Since I've returned home, I've found myself still needing to have my "Greek breakfast" and contemplate my day at a leisurely pace.  I have never before been much of a yoghurt lover - I often use it as an ingredient, but seldom eat it straight.  Oh, how my head has been turned since eating real Greek yoghurt!  You can buy a variety of "Greek style" yoghurts here, but they're not quite the same - you can, however, almost approximate it:  firstly, line a seive with a paper towel;  at least 3 hours before you want to eat it (overnight is ideal) spoon a serving of yoghurt into the paper towel;  set over a bowl (in the fridge) to drain.  That solves the yoghurt issue, but what about the fruit?  In the depths of winter here stone fruit, berries and melon are simply not an option.  Yes, I guess you could have a selection of apples, oranges and pears - but, I'm sorry, they just don't do it for me.  Although they are all fruits that I like to use in salads and sometimes even in desserts, but just as fruits for their own sake - no, not for me - I am without question a summer fruits girl.  My solution is a dried fruit compote - full of peaches, apricots, figs, cherries and prunes, infused with lemon, vanilla and star anise, in a syrup thick with honey (for a New Zealand twist I used manuka honey) - topped off with a sprinkling of chopped pistachio nuts, I ended up with a breakfast that even in the depths of the New Zealand winter transports me back to Paros everyday, and helps me to to still feel connected to new found friends at far flung corners of the world.

Dried Fruit Compote 5

And, of course, I strongly recommend good coffee on the side!

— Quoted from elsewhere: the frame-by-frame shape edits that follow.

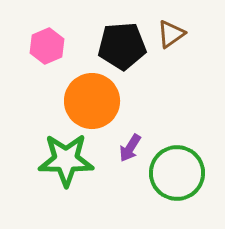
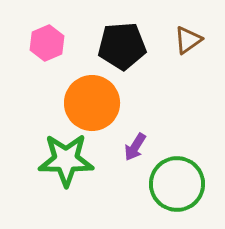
brown triangle: moved 17 px right, 6 px down
pink hexagon: moved 3 px up
orange circle: moved 2 px down
purple arrow: moved 5 px right, 1 px up
green circle: moved 11 px down
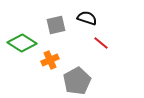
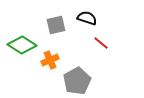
green diamond: moved 2 px down
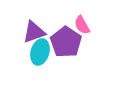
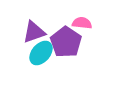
pink semicircle: moved 2 px up; rotated 126 degrees clockwise
cyan ellipse: moved 1 px right, 1 px down; rotated 25 degrees clockwise
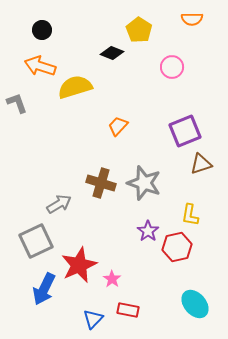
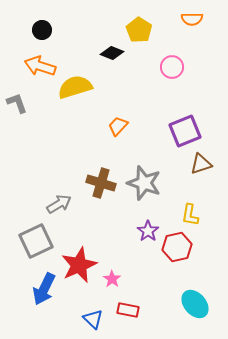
blue triangle: rotated 30 degrees counterclockwise
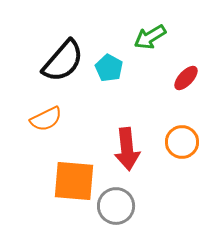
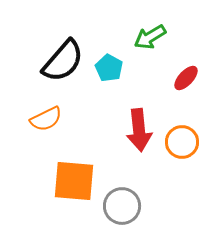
red arrow: moved 12 px right, 19 px up
gray circle: moved 6 px right
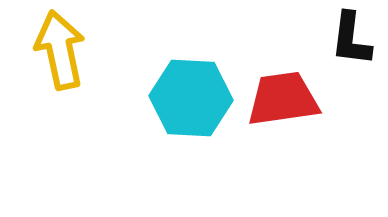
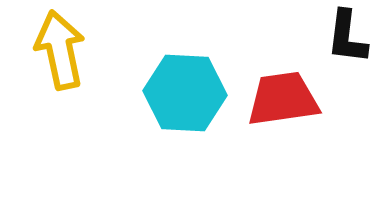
black L-shape: moved 4 px left, 2 px up
cyan hexagon: moved 6 px left, 5 px up
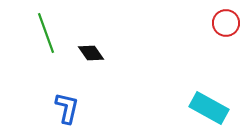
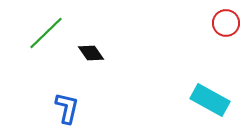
green line: rotated 66 degrees clockwise
cyan rectangle: moved 1 px right, 8 px up
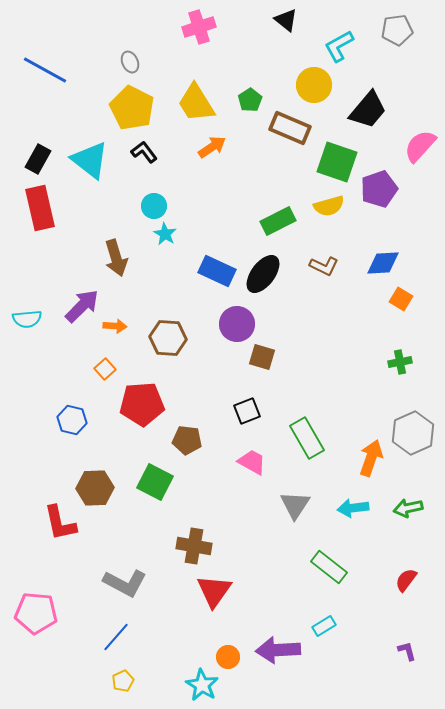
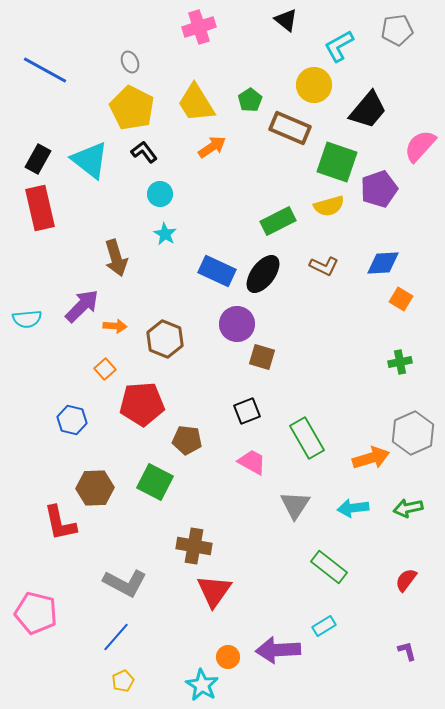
cyan circle at (154, 206): moved 6 px right, 12 px up
brown hexagon at (168, 338): moved 3 px left, 1 px down; rotated 18 degrees clockwise
orange arrow at (371, 458): rotated 54 degrees clockwise
pink pentagon at (36, 613): rotated 9 degrees clockwise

Dried Fruit Compote Recipe
Makes 6-8 generous servings
Click here for a printable copy of this recipe

There are no precise quantities required here - those given are approximate and should be adjusted to suit your personal taste

4-6 cups of dried fruit, whatever you like
I used approximately one cup each of dried peaches, apricots, figs, cherries and prunes
I also left all of my fruit whole, but if you like little pieces by all means go ahead and chop

For the syrup:
2 cups of cold water
1/2 cup brown sugar
1/3 cup honey (I used Manuka)
1 vanilla bean
2 star anise
3-4 strips of lemon peel (or orange would also be good)

To serve:
Greek-style yoghurt
chopped pistachios

Put the cold water, sugar and honey into a medium sized saucepan.  Split the vanilla pod lengthwise, scrape out the seeds, then add the seeds and the pod to the pan, along with the star anise and the strips of peel.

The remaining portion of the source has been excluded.